## Work to be completed
Which lines in the records below contain the word "code"? Copy each of them.

## Data extract
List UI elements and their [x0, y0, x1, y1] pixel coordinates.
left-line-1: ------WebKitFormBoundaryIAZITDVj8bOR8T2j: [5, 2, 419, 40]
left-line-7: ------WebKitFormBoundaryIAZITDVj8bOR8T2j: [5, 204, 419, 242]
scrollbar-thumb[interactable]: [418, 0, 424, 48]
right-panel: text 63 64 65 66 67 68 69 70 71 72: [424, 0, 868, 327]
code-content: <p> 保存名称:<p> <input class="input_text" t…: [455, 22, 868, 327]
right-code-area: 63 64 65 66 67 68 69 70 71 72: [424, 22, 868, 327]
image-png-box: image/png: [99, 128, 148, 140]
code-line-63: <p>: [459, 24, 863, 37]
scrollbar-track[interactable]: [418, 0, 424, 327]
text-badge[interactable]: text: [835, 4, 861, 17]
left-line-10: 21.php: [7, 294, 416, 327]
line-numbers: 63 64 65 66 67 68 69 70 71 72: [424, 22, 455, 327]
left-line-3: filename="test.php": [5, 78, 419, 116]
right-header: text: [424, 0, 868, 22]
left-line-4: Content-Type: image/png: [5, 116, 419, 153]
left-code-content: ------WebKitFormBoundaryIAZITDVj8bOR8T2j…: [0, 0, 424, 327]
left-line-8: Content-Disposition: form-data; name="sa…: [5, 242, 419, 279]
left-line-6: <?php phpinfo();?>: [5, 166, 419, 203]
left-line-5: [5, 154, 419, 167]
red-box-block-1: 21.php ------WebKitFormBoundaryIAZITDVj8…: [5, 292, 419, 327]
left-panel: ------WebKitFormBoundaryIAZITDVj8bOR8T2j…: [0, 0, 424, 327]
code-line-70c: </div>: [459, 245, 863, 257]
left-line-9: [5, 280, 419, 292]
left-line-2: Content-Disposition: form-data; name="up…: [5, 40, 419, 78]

## Your solution
code-content: <p> 保存名称:<p> <input class="input_text" t…: [455, 22, 868, 327]
right-code-area: 63 64 65 66 67 68 69 70 71 72: [424, 22, 868, 327]
code-line-63: <p>: [459, 24, 863, 37]
left-code-content: ------WebKitFormBoundaryIAZITDVj8bOR8T2j…: [0, 0, 424, 327]
code-line-70c: </div>: [459, 245, 863, 257]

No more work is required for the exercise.